Roberto

Personal information
- Full name: Roberto Núñez Mañas
- Date of birth: 3 January 1996 (age 30)
- Place of birth: Talavera de la Reina, Spain
- Height: 1.82 m (6 ft 0 in)
- Position: Forward

Team information
- Current team: Águilas

Youth career
- 2006–2015: Atlético Madrid

Senior career*
- Years: Team / Apps / (Gls)
- 2014–2015: Atlético Madrid C / 19 / (1)
- 2014–2017: Atlético Madrid B / 56 / (9)
- 2016: Atlético Madrid / 0 / (0)
- 2017–2018: Royal Antwerp / 0 / (0)
- 2018–2020: Las Palmas B / 48 / (5)
- 2020–: Águilas / 6 / (0)

International career
- 2012: Spain U16 / 1 / (0)
- 2012–2013: Spain U17 / 9 / (1)
- 2014: Spain U18 / 2 / (0)

= Roberto Núñez (footballer) =

Spanish footballer

Roberto Núñez Mañas (born 3 January 1996), simply known as Roberto, is a Spanish professional footballer who plays for Águilas FC as a forward.

==Club career==
Born in Talavera de la Reina, Toledo, Castile-La Mancha, Roberto joined Atlético Madrid's youth setup in 2006, aged ten. He made his senior debut with the reserves on 11 May 2014, coming on as a second half substitute for Xu Xin in a 1–2 away loss against Barakaldo CF in the Segunda División B.

In the 2014 summer, Roberto was definitely promoted to the C-team in Tercera División. The following year, after the reserves' relegation, he upgraded to the B-side.
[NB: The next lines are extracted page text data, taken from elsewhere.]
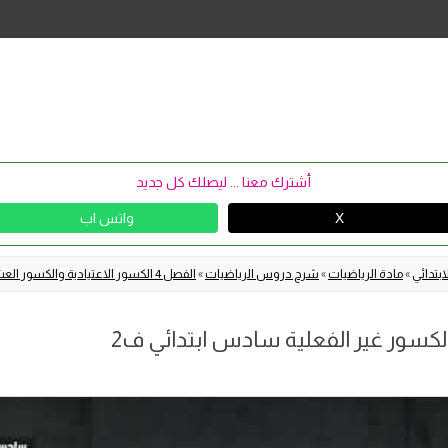
Skip
to
content
أشترك معنا ... ليصلك كل جديد
X
واتس اب
بتدائي
»
مادة الرياضيات
»
شرح دروس الرياضيات
»
الفصل 4 الكسور الاعتيادية والكسور العشرية
لكسور غير الفعلية سادس ابتدائي ف2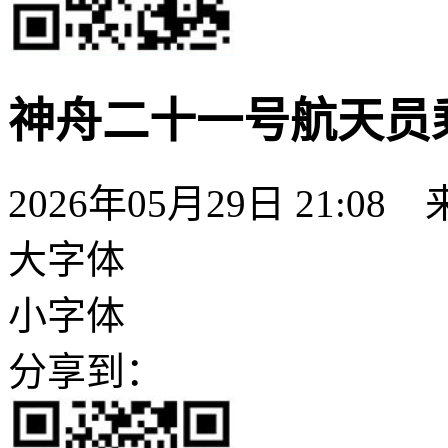
神舟二十一号航天员
2026年05月29日 21:08
大字体
小字体
分享到：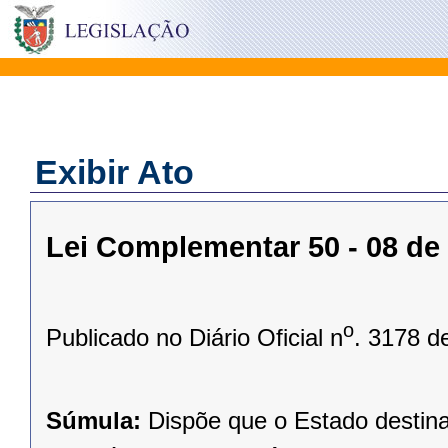
Exibir Ato
Lei Complementar 50 - 08 de
o
Publicado no Diário Oficial n
. 3178 d
Súmula:
Dispõe que o Estado destin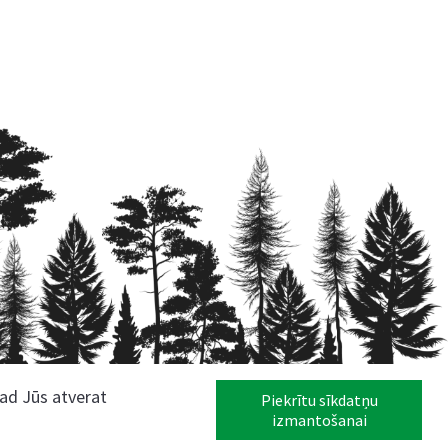
kad Jūs atverat
Piekrītu sīkdatņu
izmantošanai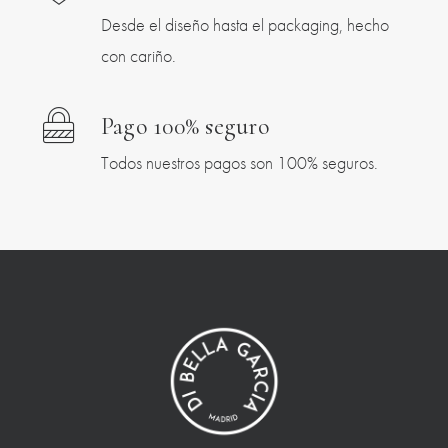
Desde el diseño hasta el packaging, hecho
con cariño.
Pago 100% seguro
Todos nuestros pagos son 100% seguros.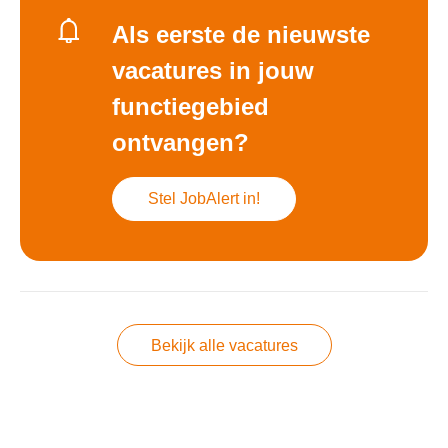
Als eerste de nieuwste
vacatures in jouw
functiegebied
ontvangen?
Stel JobAlert in!
Bekijk alle vacatures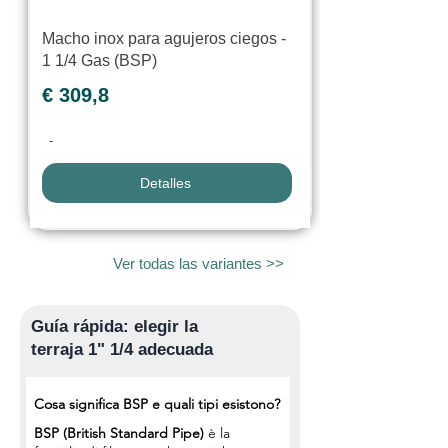
Macho inox para agujeros ciegos -
1 1/4 Gas (BSP)
€ 309,8
-
Detalles
Ver todas las variantes >>
Guía rápida: elegir la
terraja 1" 1/4 adecuada
Cosa significa BSP e quali tipi esistono?
BSP (British Standard Pipe)
è la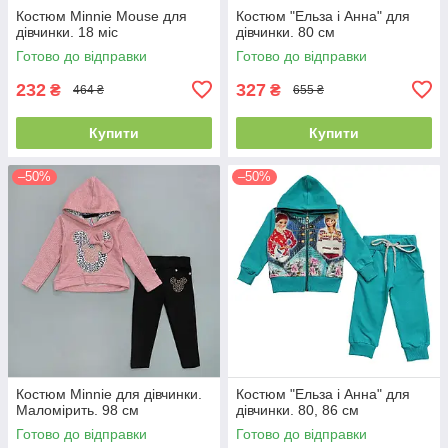
Костюм Minnie Mouse для
Костюм "Ельза і Анна" для
дівчинки. 18 міс
дівчинки. 80 см
Готово до відправки
Готово до відправки
232
327
₴
₴
464 ₴
655 ₴
Купити
Купити
–50%
–50%
Костюм Minnie для дівчинки.
Костюм "Ельза і Анна" для
Маломірить. 98 см
дівчинки. 80, 86 см
Готово до відправки
Готово до відправки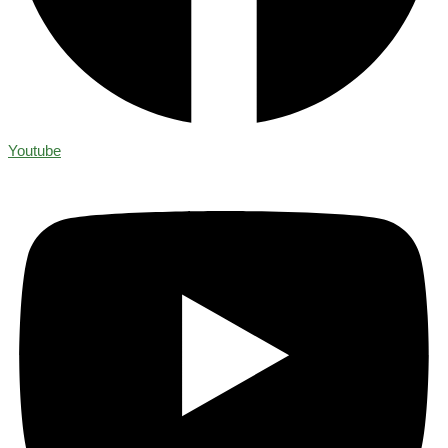
Youtube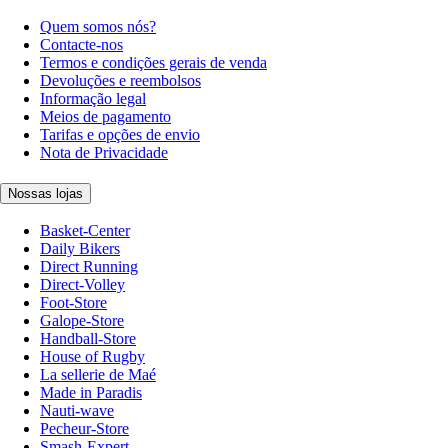
Quem somos nós?
Contacte-nos
Termos e condições gerais de venda
Devoluções e reembolsos
Informação legal
Meios de pagamento
Tarifas e opções de envio
Nota de Privacidade
Nossas lojas
Basket-Center
Daily Bikers
Direct Running
Direct-Volley
Foot-Store
Galope-Store
Handball-Store
House of Rugby
La sellerie de Maé
Made in Paradis
Nauti-wave
Pecheur-Store
Smash-Expert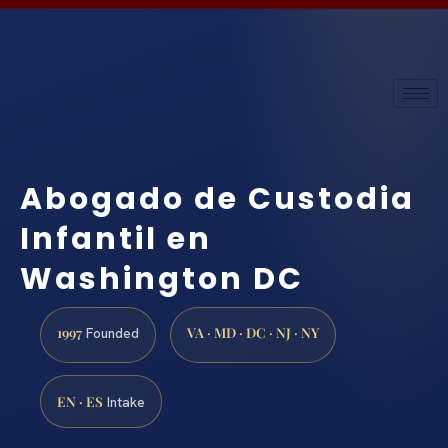
Abogado de Custodia
Infantil en
Washington DC
1997
VA · MD · DC · NJ · NY
Founded
EN · ES
Intake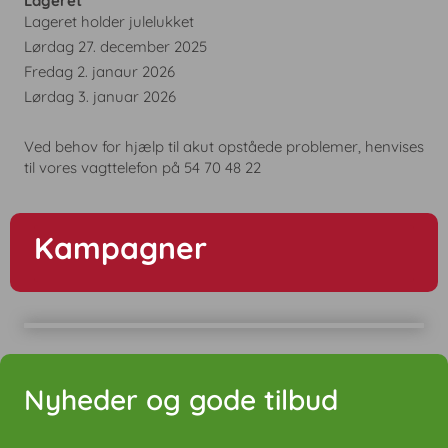
Lageret
Lageret holder julelukket
Lørdag 27. december 2025
Fredag 2. janaur 2026
Lørdag 3. januar 2026
Ved behov for hjælp til akut opståede problemer, henvises
til vores vagttelefon på 54 70 48 22
Kampagner
Nyheder og gode tilbud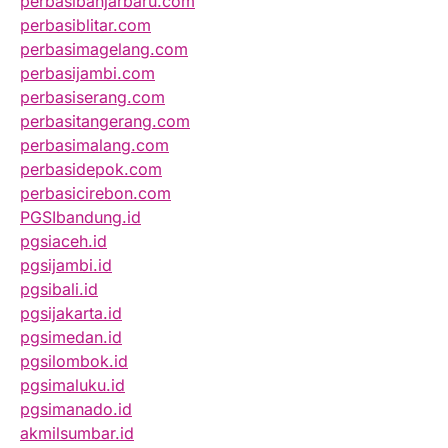
perbasibanjarbaru.com
perbasiblitar.com
perbasimagelang.com
perbasijambi.com
perbasiserang.com
perbasitangerang.com
perbasimalang.com
perbasidepok.com
perbasicirebon.com
PGSIbandung.id
pgsiaceh.id
pgsijambi.id
pgsibali.id
pgsijakarta.id
pgsimedan.id
pgsilombok.id
pgsimaluku.id
pgsimanado.id
akmilsumbar.id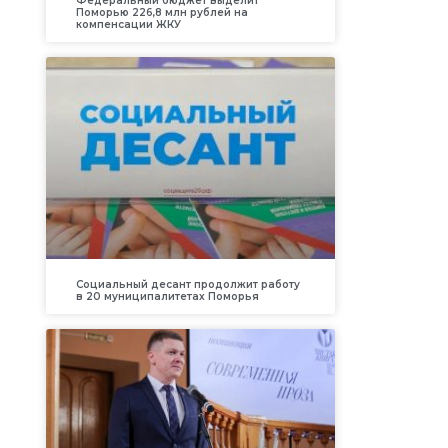
Федеральный бюджет выделит
Поморью 226,8 млн рублей на
компенсации ЖКУ
Социальный десант продолжит работу
в 20 муниципалитетах Поморья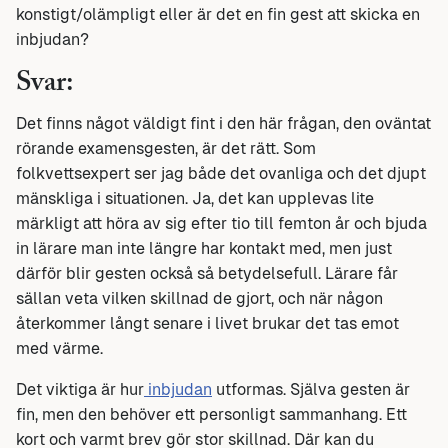
konstigt/olämpligt eller är det en fin gest att skicka en
inbjudan?
Svar:
Det finns något väldigt fint i den här frågan, den oväntat
rörande examensgesten, är det rätt. Som
folkvettsexpert ser jag både det ovanliga och det djupt
mänskliga i situationen. Ja, det kan upplevas lite
märkligt att höra av sig efter tio till femton år och bjuda
in lärare man inte längre har kontakt med, men just
därför blir gesten också så betydelsefull. Lärare får
sällan veta vilken skillnad de gjort, och när någon
återkommer långt senare i livet brukar det tas emot
med värme.
Det viktiga är hur
inbjudan
utformas. Själva gesten är
fin, men den behöver ett personligt sammanhang. Ett
kort och varmt brev gör stor skillnad. Där kan du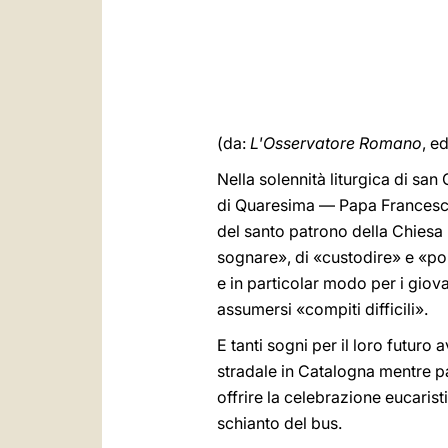
(da:
L'Osservatore Romano
, e
Nella solennità liturgica di s
di Quaresima — Papa Francesco 
del santo patrono della Chiesa 
sognare», di «custodire» e «po
e in particolar modo per i giov
assumersi «compiti difficili».
E tanti sogni per il loro futur
stradale in Catalogna mentre p
offrire la celebrazione eucarist
schianto del bus.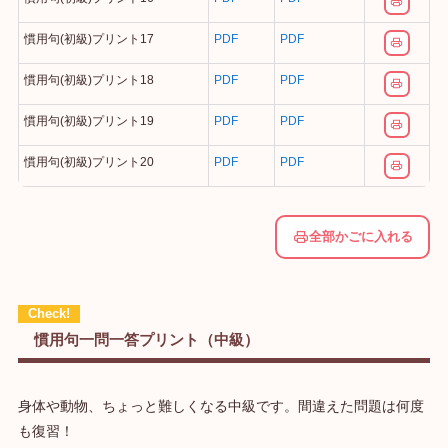
慣用句(初級)プリント17
PDF
PDF
慣用句(初級)プリント18
PDF
PDF
慣用句(初級)プリント19
PDF
PDF
慣用句(初級)プリント20
PDF
PDF
全部かごに入れる
慣用句一問一答プリント（中級）
身体や動物、ちょっと難しくなる中級です。間違えた問題は何度
も復習！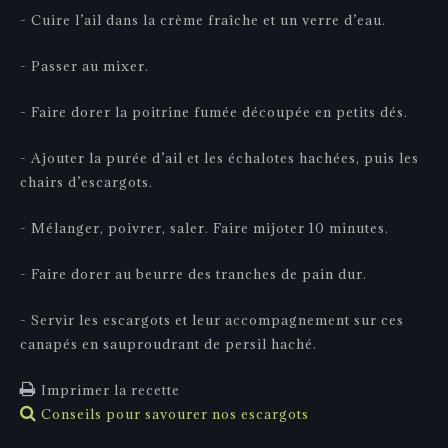
- Cuire l’ail dans la crème fraîche et un verre d’eau.
- Passer au mixer.
- Faire dorer la poitrine fumée découpée en petits dés.
- Ajouter la purée d’ail et les échalotes hachées, puis les
chairs d’escargots.
- Mélanger, poivrer, saler. Faire mijoter 10 minutes.
- Faire dorer au beurre des tranches de pain dur.
- Servir les escargots et leur accompagnement sur ces
canapés en sauproudrant de persil haché.
Imprimer la recette
Conseils pour savourer nos escargots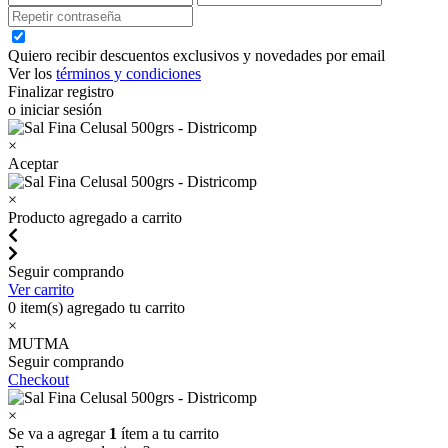
Quiero recibir descuentos exclusivos y novedades por email
Ver los
términos y condiciones
Finalizar registro
o iniciar sesión
×
Aceptar
×
Producto agregado a carrito
Seguir comprando
Ver carrito
0
item(s) agregado tu carrito
×
MUTMA
Seguir comprando
Checkout
×
Se va a agregar
1
ítem a tu carrito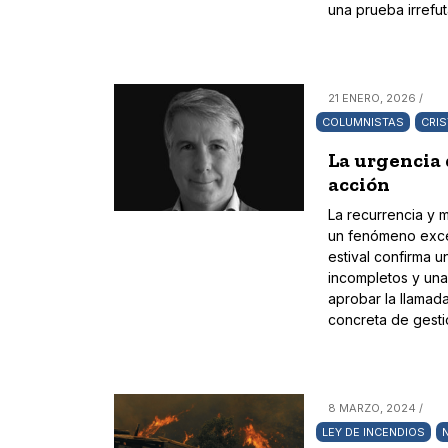
una prueba irrefu
21 ENERO, 2026 /
COLUMNISTAS
CRI
La urgencia 
acción
La recurrencia y m
un fenómeno excep
estival confirma 
incompletos y una 
aprobar la llamad
concreta de gestió
8 MARZO, 2024 /
LEY DE INCENDIOS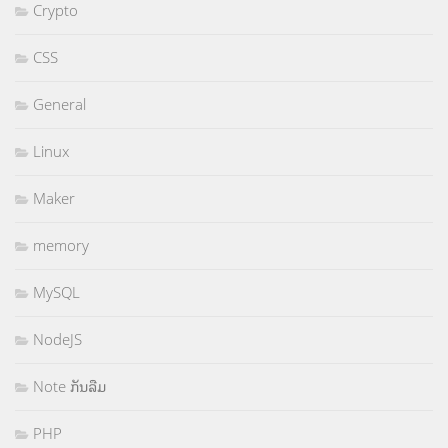
Crypto
CSS
General
Linux
Maker
memory
MySQL
NodeJS
Note ກັນລືມ
PHP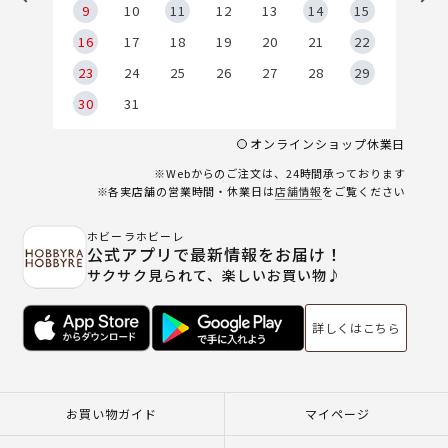
9
9
10
11
12
13
14
15
6
16
17
18
19
20
21
22
23
24
25
26
27
28
29
30
31
オンラインショップ休業日
※Webからのご注文は、24時間承っております
※各実店舗の営業時間・休業日は
店舗情報
をご覧ください
ホビーラホビーレ
公式アプリで最新情報をお届け！
サクサク見られて、楽しいお買い物♪
詳しくはこちら
お買い物ガイド
マイページ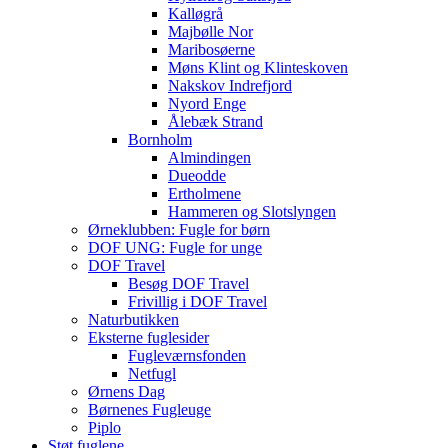
Kalløgrå
Majbølle Nor
Maribosøerne
Møns Klint og Klinteskoven
Nakskov Indrefjord
Nyord Enge
Ålebæk Strand
Bornholm
Almindingen
Dueodde
Ertholmene
Hammeren og Slotslyngen
Ørneklubben: Fugle for børn
DOF UNG: Fugle for unge
DOF Travel
Besøg DOF Travel
Frivillig i DOF Travel
Naturbutikken
Eksterne fuglesider
Fugleværnsfonden
Netfugl
Ørnens Dag
Børnenes Fugleuge
Piplo
Støt fuglene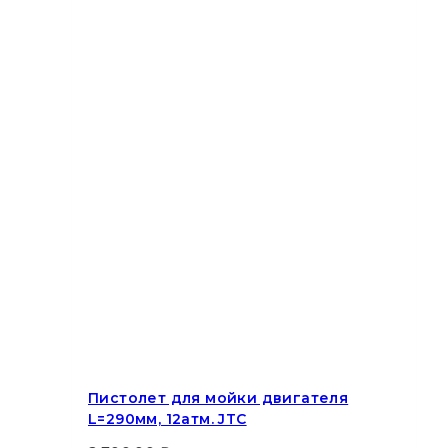
Пистолет для мойки двигателя
L=290мм, 12атм. JTC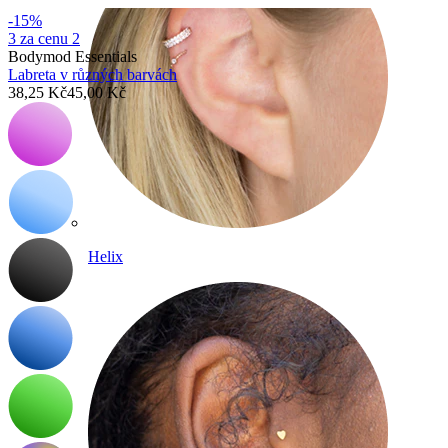
-15%
3 za cenu 2
Bodymod Essentials
Labreta v různých barvách
38,25 Kč
45,00 Kč
Helix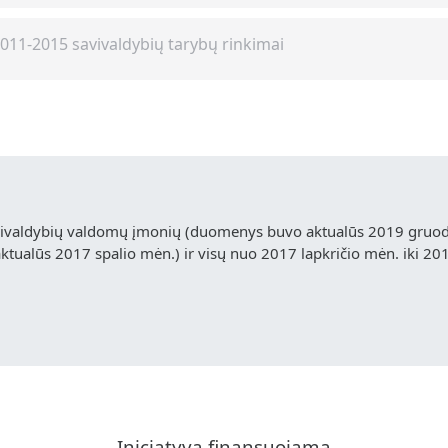
011-2015 savivaldybių tarybų rinkimai
vivaldybių valdomų įmonių (duomenys buvo aktualūs 2019 gruodž
ualūs 2017 spalio mėn.) ir visų nuo 2017 lapkričio mėn. iki 20
Iniciatyva finansuojama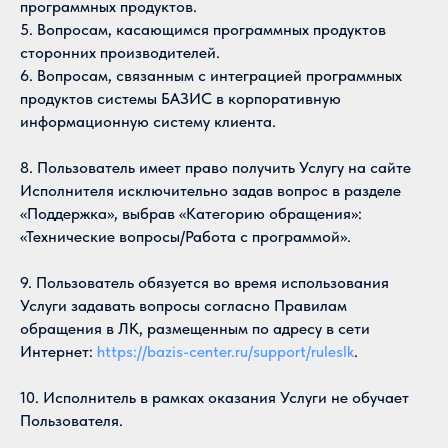
программных продуктов.
5. Вопросам, касающимся программных продуктов
сторонних производителей.
6. Вопросам, связанным с интеграцией программных
продуктов системы БАЗИС в корпоративную
информационную систему клиента.
8. Пользователь имеет право получить Услугу на сайте
Исполнителя исключительно задав вопрос в разделе
«Поддержка», выбрав «Категорию обращения»:
«Технические вопросы/Работа с программой».
9. Пользователь обязуется во время использования
Услуги задавать вопросы согласно Правилам
обращения в ЛК, размещенным по адресу в сети
Интернет:
https://bazis-center.ru/support/ruleslk
.
10. Исполнитель в рамках оказания Услуги не обучает
Пользователя.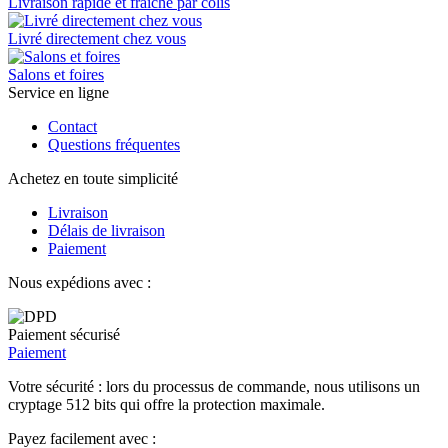
Livraison rapide et fraîche par colis
Livré directement chez vous
Salons et foires
Service en ligne
Contact
Questions fréquentes
Achetez en toute simplicité
Livraison
Délais de livraison
Paiement
Nous expédions avec :
Paiement sécurisé
Paiement
Votre sécurité : lors du processus de commande, nous utilisons un
cryptage 512 bits qui offre la protection maximale.
Payez facilement avec :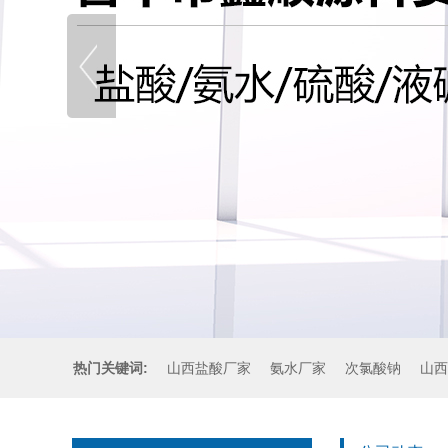
热门关键词:
山西盐酸厂家
氨水厂家
次氯酸钠
山西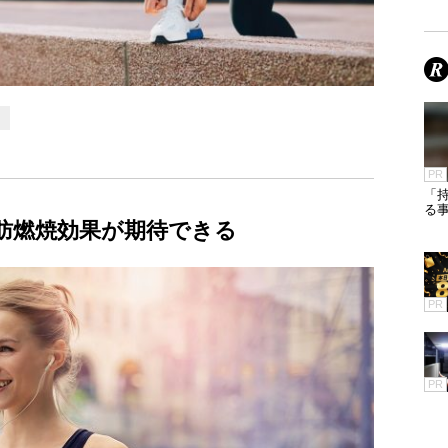
PR
「
る
肪燃焼効果が期待できる
PR
PR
Roberto made his first team debut on 30 November 2016, replacing fellow debutant Caio Henrique and scoring the last in a 6–0 away routing of CD Guijuelo, in the season's Copa del Rey.
In a test match against Sevilla FC Roberto was employed as a defender. After this rather unsuccessful experiment he performed as a forward again.
The following 31 August, he moved abroad after agreeing to a contract with Belgian side Royal Antwerp FC.

On 10 July 2018, after featuring in only two cup matches, Roberto returned to Spain and its third division after agreeing to a deal with UD Las Palmas Atlético. On 20 November 2020, he signed for Águilas FC in the fourth tier.